The gradual, continuous temperature increase of 1 to 1.5°C since 1991, the extended droughts, flash floods and cyclones, have become more frequent in the past 25 years, and the effects of longer-term climatic change – erratic rainfall, disrupted monsoon seasons, strong winds, storms and soil erosion pose a serious threat to 83 per cent of the population very reliant on renewable resources from agriculture, pastoralism, hunting, forestry and fishing.

Rising temperatures and the strong increase in very hot days will very likely result in an increased exposure to heatwaves in Somalia. Heat-related mortality will very likely increase to between 2.7 and 3.3 deaths per 100 000 people/year until 2030, and then drastically increase to between 3.6 and 11.4 deaths per 100 000 people/year until 2080, depending on the emissions scenario.

== Climate change mitigation and adaptation==

The severe impacts of climate change on the region, made climate change mitigation and adaptation an important issue in it.

=== Policies and legislation ===

Somalia was an early signatory of the Paris Climate Agreement in 2016.

The country formulated its first National Adaptation Programme of Action (NAPA) in 2013. The program developed with the support of the UN Development Programme (UNDP), was Somalia's first step towards a nationwide climate adaptation strategy.

=== Water management mitigation ===
Since the formulation of the first NAPA plan, progress has been made in boosting resilience to prepare for and withstand extreme weather, such as better water management to be able to withstand drought periods.

Ecosystem-based adaptation solutions are being embraced. In one example, under a UNDP-supported water management project, community-led afforestation initiatives are helping combat desertification.

Other alternatives include rewilding of water catchment construction, rehabilitation of water infrastructure, flood defense walls, irrigation canals, mapping water resources and breakage points along rivers, rangeland restoration of soils, mangrove, cactus and tree planting, change in breeding practices etc.

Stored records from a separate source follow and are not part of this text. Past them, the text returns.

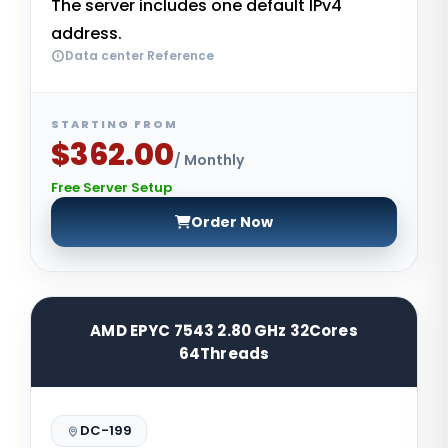
The server includes one default IPv4
address.
Data center Reference
STARTING FROM
$362.00
/ Monthly
Free Server Setup
Order Now
AMD EPYC 7543 2.80 GHz 32Cores
64Threads
DC-199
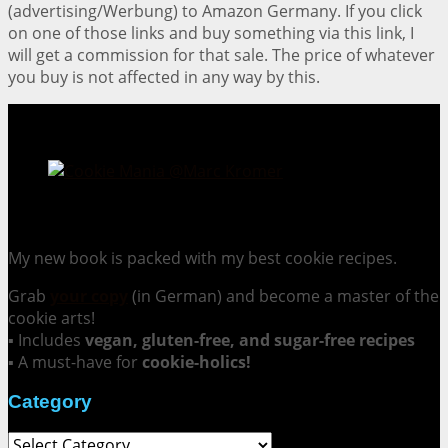
(advertising/Werbung) to Amazon Germany. If you click
on one of those links and buy something via this link, I
will get a commission for that sale. The price of whatever
you buy is not affected in any way by this.
Cookie Mania:
100 Irresistible Cookie Recipes.
My new book is packed with my best cookie recipes.
Grab
your copy
(in German) and become a master of the
cookie arts!
▪ Includes
vegan, gluten-free, and sugar-free recipes
▪ A must-have for
cookie-holics!
Category
Category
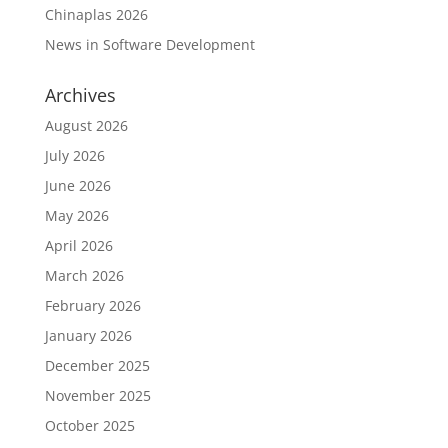
Chinaplas 2026
News in Software Development
Archives
August 2026
July 2026
June 2026
May 2026
April 2026
March 2026
February 2026
January 2026
December 2025
November 2025
October 2025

=== Greenhouse gas mitigation ===
- In 2014 Somalia was responsible for 36.46 MtCO2e (metric greenhouse gas (GHG) emissions, or 0.07% of the world total emissions
- Per capita Somalis produced 1.02 tCO2e of GHG emissions. Worldwide is 6.73 tCO2e per capita.
  - Agriculture was the most significant emitting sector, at 56 % of country's total emissions.
  - Land-use change and forestry (LUCF) accounted for 36% of country's total emissions.
  - Land use change and forestry reduce emission by 16% between 1990 and 2014.
  - Somalia's population has grown by 390% between 1960 and 2010, to reach approximately 13.5 million people in 2014.

In 2021, Somalia registered a new NDC plan, which includes an overall goal to reduce greenhouse gas "business-as-usual" emissions by 30 percent by 2030 and adapt to the effects of climate change under the global Paris Agreement.

===Climate change and adaptations===

Innovation and technology are critical to dealing with the many facets of the climate crisis, this include climate change adaptation, which seeks to lower the risks posed by the consequences of climate change. Because of changes in extreme weather and sea level rise, due to climate change, the UN has recommended early warning systems as key elements of climate change adaptation and climate risk management. Technological advances have made it possible to trigger an early and rapid response to threats such as locust swarms. Rainy conditions create favorable conditions for locust swarms to breed. Their invasion presents a threat to food security, where a small swarm of 1km2 can in just one day consume crops and vegetation that could feed 35000 people. The FAO delivered desert an early warning system to delay monitor conditions favoring locust invasions to Somalia. The locus surveillance and control system rely on satellite imagery as well as weather and habitat data and can cast alerts up to six weeks in advance of a possible invasion. To make data collection more accessible, a mobile smartphone app. was developed and satellite data communicator modified to enable farmers without connectivity to collect data.